Showing posts with label NCLT. Show all posts
Showing posts with label NCLT. Show all posts

Monday, April 25, 2022

Future Group to zero in on saving, reconstructing firms as Reliance bargain dismissed

 

Obligation ridden Future Group is currently zeroing in on saving and remaking firms, for example, - - Future Lifestyle Fashions, Future Supply Chain Solutions, Future Consumer and Future Enterprises, after the Rs 24,713-crore manage Reliance Retail was dismissed by got banks, as indicated by industry sources.

In any case, Future Group's leader firm Future Retail Ltd (FRL), which has almost Rs 18,000 crore obligation, will undoubtedly confront the corporate bankruptcy goal process under the steady gaze of the National Company Law Tribunal (NCLT).

Different organizations like Future Enterprises Ltd (FEL), Future Lifestyle Fashions Ltd (FLFL), Future Supply Chain Solutions Ltd (FSCSL), Future Consumer Ltd (FCL) can support all alone and can be remade by rebuilding their liabilities with the assistance of current banks and financial backers, said an industry source near the Future Group.

"FEL has over Rs 5,000 crore advances and since the organization is selling its stake in Future Generali India Insurance business. Presently it is getting around Rs 3,000 crore from it. The arrangement is practically finished. So that will leave a modest quantity of obligation and that can be overseen by FEL," a source said.

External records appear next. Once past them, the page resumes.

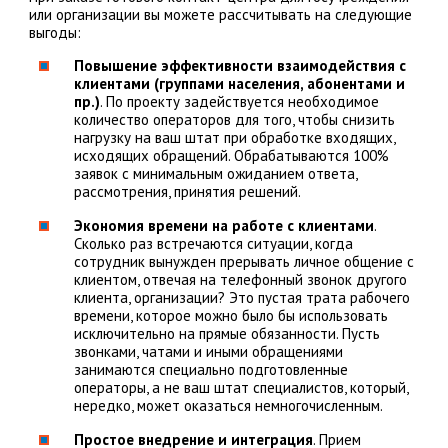
или организации вы можете рассчитывать на следующие
выгоды:
Повышение эффективности взаимодействия с
клиентами (группами населения, абонентами и
пр.)
. По проекту задействуется необходимое
количество операторов для того, чтобы снизить
нагрузку на ваш штат при обработке входящих,
исходящих обращений. Обрабатываются 100%
заявок с минимальным ожиданием ответа,
рассмотрения, принятия решений.
Экономия времени на работе с клиентами
.
Сколько раз встречаются ситуации, когда
сотрудник вынужден прерывать личное общение с
клиентом, отвечая на телефонный звонок другого
клиента, организации? Это пустая трата рабочего
времени, которое можно было бы использовать
исключительно на прямые обязанности. Пусть
звонками, чатами и иными обращениями
занимаются специально подготовленные
операторы, а не ваш штат специалистов, который,
нередко, может оказаться немногочисленным.
Простое внедрение и интеграция
. Прием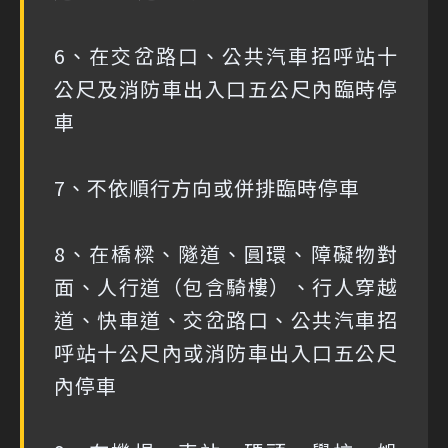
6、在交岔路口、公共汽車招呼站十
公尺及消防車出入口五公尺內臨時停
車
7、不依順行方向或併排臨時停車
8、在橋樑、隧道、圓環、障礙物對
面、人行道（包含騎樓）、行人穿越
道、快車道、交岔路口、公共汽車招
呼站十公尺內或消防車出入口五公尺
內停車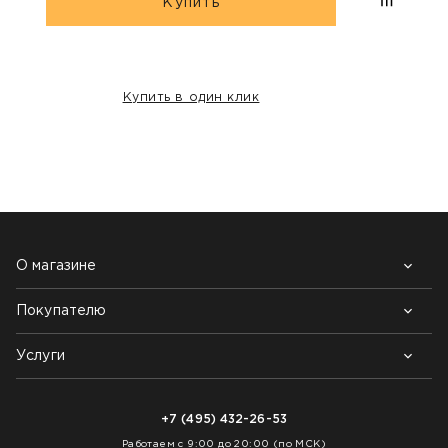
Купить
Купить в один клик
НАШИ КЛИЕНТЫ:
О магазине
Покупателю
Почему выбирают нас
Контакты
Блог
Услуги
Возврат товара
Как заказать
Доставка
Нарезка покрытий
Оплата
+7 (495) 432-26-53
Укладка покрытий
Работаем с 9:00 до 20:00 (по МСК)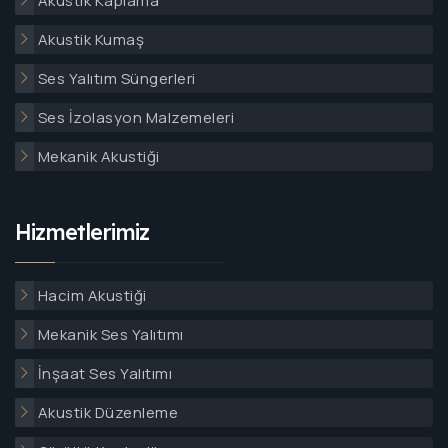
Akustik Kaplama
Akustik Kumaş
Ses Yalıtım Süngerleri
Ses İzolasyon Malzemeleri
Mekanik Akustiği
Hizmetlerimiz
Hacim Akustiği
Mekanik Ses Yalıtımı
İnşaat Ses Yalıtımı
Akustik Düzenleme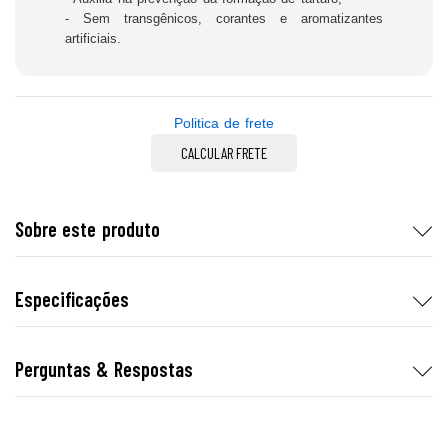
- Sem transgênicos, corantes e aromatizantes
artificiais.
Politica de frete
CALCULAR FRETE
Sobre este produto
Especificações
Perguntas & Respostas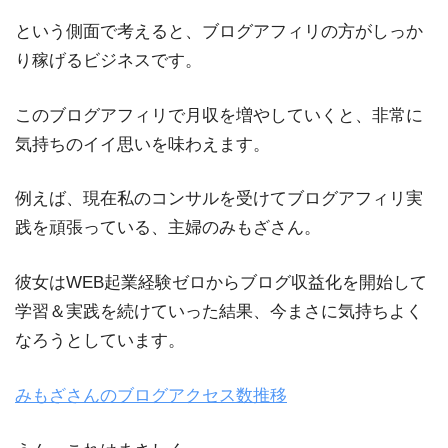
という側面で考えると、ブログアフィリの方がしっか
り稼げるビジネスです。
このブログアフィリで月収を増やしていくと、非常に
気持ちのイイ思いを味わえます。
例えば、現在私のコンサルを受けてブログアフィリ実
践を頑張っている、主婦のみもざさん。
彼女はWEB起業経験ゼロからブログ収益化を開始して
学習＆実践を続けていった結果、今まさに気持ちよく
なろうとしています。
みもざさんのブログアクセス数推移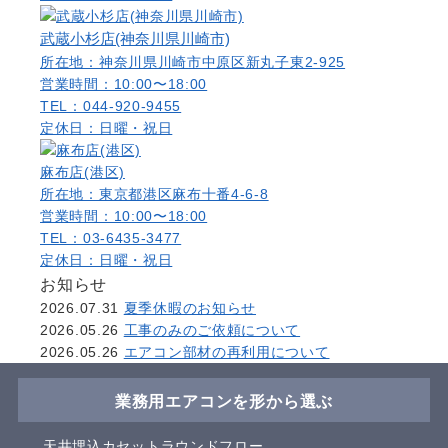
武蔵小杉店(神奈川県川崎市)
所在地：神奈川県川崎市中原区新丸子東2-925
営業時間：10:00〜18:00
TEL：044-920-9455
定休日：日曜・祝日
麻布店(港区)
所在地：東京都港区麻布十番4-6-8
営業時間：10:00〜18:00
TEL：03-6435-3477
定休日：日曜・祝日
お知らせ
2026.07.31
夏季休暇のお知らせ
2026.05.26
工事のみのご依頼について
2026.05.26
エアコン部材の再利用について
業務用エアコンを形から選ぶ
天井埋込カセットラウンドフロー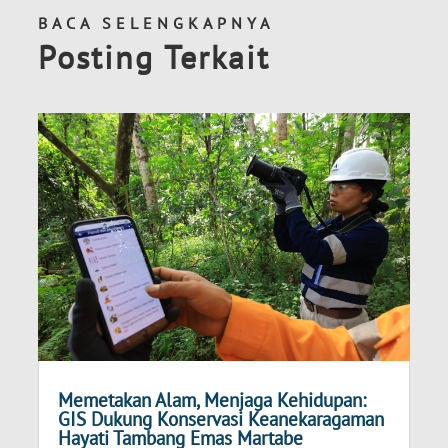
BACA SELENGKAPNYA
Posting Terkait
Memetakan Alam, Menjaga Kehidupan:
GIS Dukung Konservasi Keanekaragaman
Hayati Tambang Emas Martabe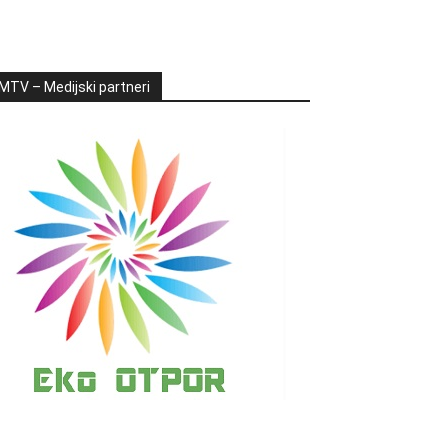
MTV – Medijski partneri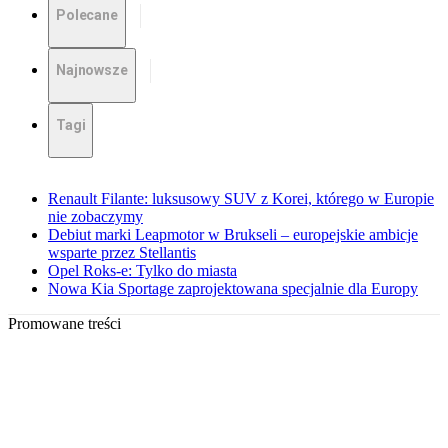
Polecane
Najnowsze
Tagi
Renault Filante: luksusowy SUV z Korei, którego w Europie
nie zobaczymy
Debiut marki Leapmotor w Brukseli – europejskie ambicje
wsparte przez Stellantis
Opel Roks-e: Tylko do miasta
Nowa Kia Sportage zaprojektowana specjalnie dla Europy
Promowane treści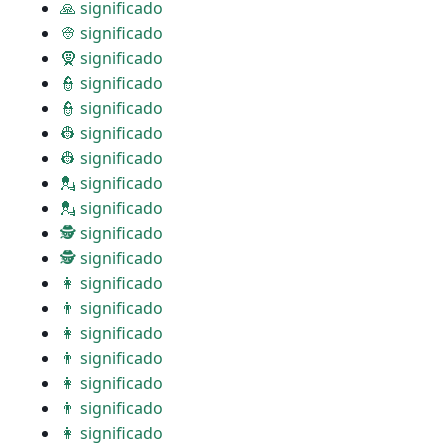
🙏 significado
👳 significado
🧕 significado
👮 significado
👮 significado
👷 significado
👷 significado
💂 significado
💂 significado
🕵 significado
🕵 significado
👩 significado
👨 significado
👩 significado
👨 significado
👩 significado
👨 significado
👩 significado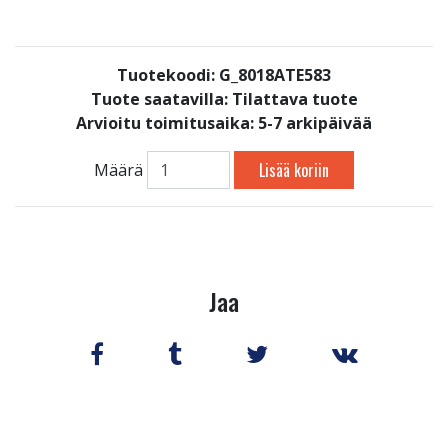
Tuotekoodi: G_8018ATE583
Tuote saatavilla:
Tilattava tuote
Arvioitu toimitusaika: 5-7 arkipäivää
Lisää koriin
Määrä
Jaa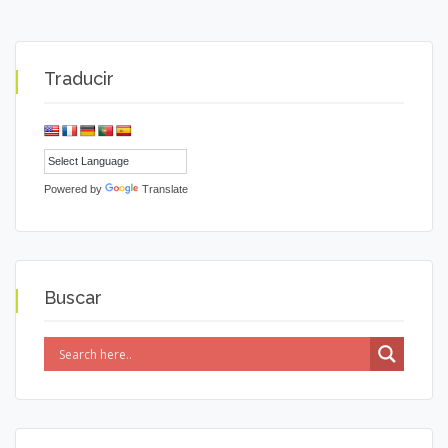
Traducir
Powered by
Translate
Buscar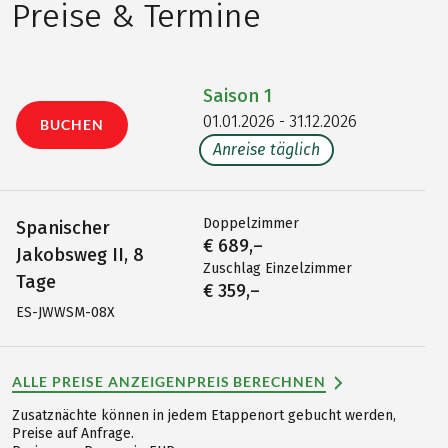
Preise & Termine
Saison
1
01.01.2026 - 31.12.2026
BUCHEN
Anreise täglich
Doppelzimmer
Spanischer
€ 689,–
Jakobsweg II, 8
Zuschlag Einzelzimmer
Tage
€ 359,–
ES-JWWSM-08X
ALLE PREISE ANZEIGEN
PREIS BERECHNEN
Zusatznächte können in jedem Etappenort gebucht werden,
Preise auf Anfrage.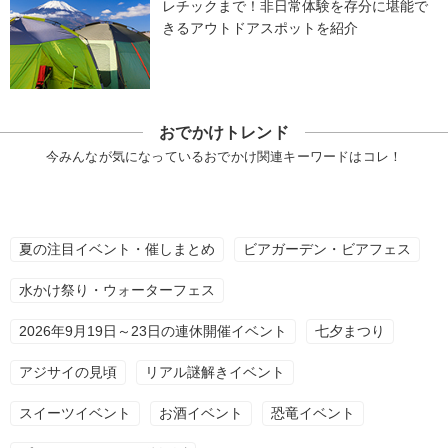
レチックまで！非日常体験を存分に堪能で
きるアウトドアスポットを紹介
おでかけトレンド
今みんなが気になっているおでかけ関連キーワードはコレ！
夏の注目イベント・催しまとめ
ビアガーデン・ビアフェス
水かけ祭り・ウォーターフェス
2026年9月19日～23日の連休開催イベント
七夕まつり
アジサイの見頃
リアル謎解きイベント
スイーツイベント
お酒イベント
恐竜イベント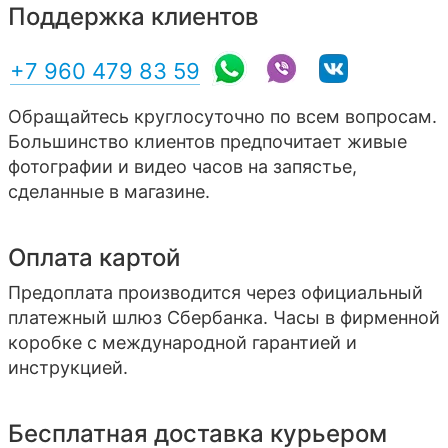
Поддержка клиентов
+7 960 479 83 59
Обращайтесь круглосуточно по всем вопросам.
Большинство клиентов предпочитает живые
фотографии и видео часов на запястье,
сделанные в магазине.
Оплата картой
Предоплата производится через официальный
платежный шлюз Сбербанка. Часы в фирменной
коробке с международной гарантией и
инструкцией.
Бесплатная доставка курьером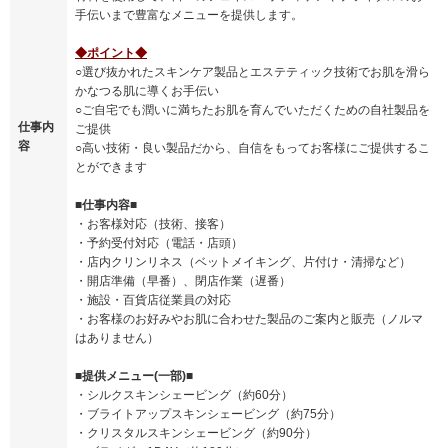
手伝いまで豊富なメニューを提供します。
◆ポイント◆
○選び抜かれたスキンケア製品とエステティック技術でお肌を滑ら
かなつる肌に導くお手伝い
○ご自宅でも潤いに満ちたお肌を育んでいただくための自社製品を
仕事内
ご提供
容
○高い技術・良い製品だから、自信をもってお客様にご提供するこ
とができます
■仕事内容■
・お客様対応（技術、接客）
・予約受付対応（電話・店頭）
・店内クリンリネス（ベットメイキング、片付け・清掃など）
・開店準備（早番）、閉店作業（遅番）
・施設・百貨店従業員の対応
・お客様のお好みやお肌に合わせた製品のご案内と販売（ノルマ
はありません）
■提供メニュー(一部)■
・シルクスキンシェービング（約60分）
・ブライトアップスキンシェービング（約75分）
・クリスタルスキンシェービング（約90分）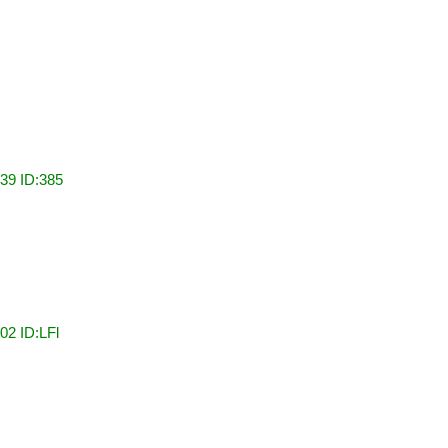
39 ID:385
02 ID:LFl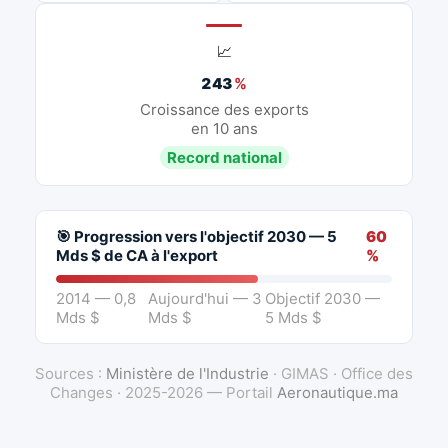
📈
243
%
Croissance des exports
en 10 ans
Record national
🎯 Progression vers l'objectif 2030 — 5
60
Mds $ de CA à l'export
%
2014 — 0,8
Aujourd'hui — 3
Objectif 2030 —
Mds $
Mds $
5 Mds $
Sources :
Ministère de l'Industrie
· GIMAS · Office des
Changes · 2025-2026 — Portail
Aeronautique.ma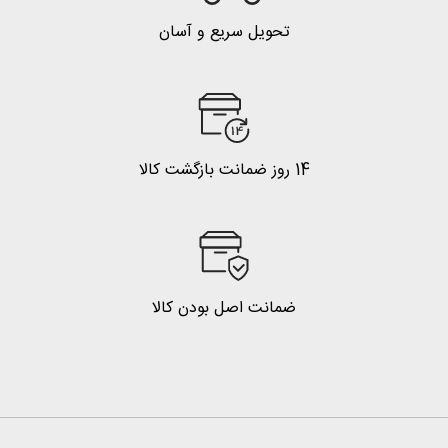
تحویل سریع و آسان
14 روز ضمانت بازگشت کالا
ضمانت اصل بودن کالا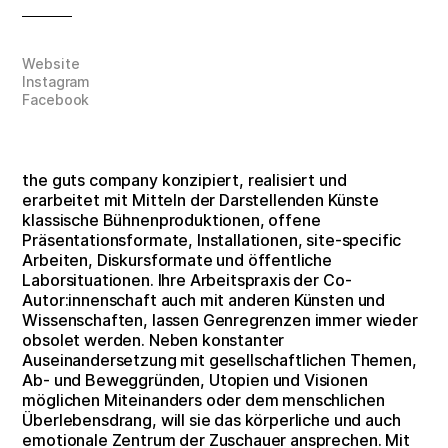
Website
Instagram
Facebook
the guts company konzipiert, realisiert und
erarbeitet mit Mitteln der Darstellenden Künste
klassische Bühnenproduktionen, offene
Präsentationsformate, Installationen, site-specific
Arbeiten, Diskursformate und öffentliche
Laborsituationen. Ihre Arbeitspraxis der Co-
Autor:innenschaft auch mit anderen Künsten und
Wissenschaften, lassen Genregrenzen immer wieder
obsolet werden. Neben konstanter
Auseinandersetzung mit gesellschaftlichen Themen,
Ab- und Beweggründen, Utopien und Visionen
möglichen Miteinanders oder dem menschlichen
Überlebensdrang, will sie das körperliche und auch
emotionale Zentrum der Zuschauer ansprechen. Mit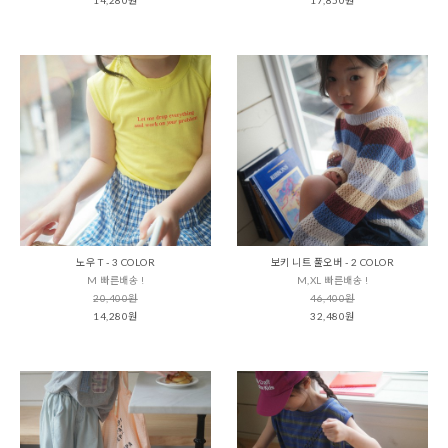
노우 T - 3 COLOR
보키 니트 풀오버 - 2 COLOR
M 빠른배송 !
M,XL 빠른배송 !
20,400원
46,400원
14,280원
32,480원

FMCG organization FCL has resources, for example, a 110-section of land food park at Tumkur, Karnataka, which can be utilized to remake the organization, he added.

FSCSL has distribution centers the nation over. In Nagpur, FSCSL has one of the biggest and the most exceptionally computerized dispersion places in India. "For that reason the financial backers would be more quick to help and reconstruct these organizations," he added...Read More

Wednesday, November 6, 2019

Flipkart gets stay on insolvency proceedings initiated against it at NCLT

International News
Flipkart has obtained a stay order on insolvency proceedings initiated against the e-commerce firm by the National Company Law Tribunal (NCLT) in a case involving alleged withholding of dues to a seller on its platform.
CloudWalker Streaming, a Mumbai-based supplier of LED TVs, has alleged the Flipkart did not honour its purchase agreement and had not paid dues totalling to Rs 26.95 crore. The firm moved NCLT and had petitioned that Flipkart be recommended for insolvency under Insolvency and Bankruptcy Code (IBC).
On October 24, accepting the petitioner’s argument, the Bengaluru bench of NCLT ordered initiation of insolvency proceedings. Flipkart followed up with a writ petition in the Karnataka High Court and a day later obtained a stay on the NCLT order, a Flipkart spokesperson told Business Standard.In its next hearing held on October 31, the Karnataka HC ordered continuation of the stay. The date of the next hearing has not been set yet. “In view of the above, it is clarified that as on date, Flipkart is not undergoing corporate insolvency resolution process and is continuing its operations on a going concern basis under its present management,” the company said in an email statement.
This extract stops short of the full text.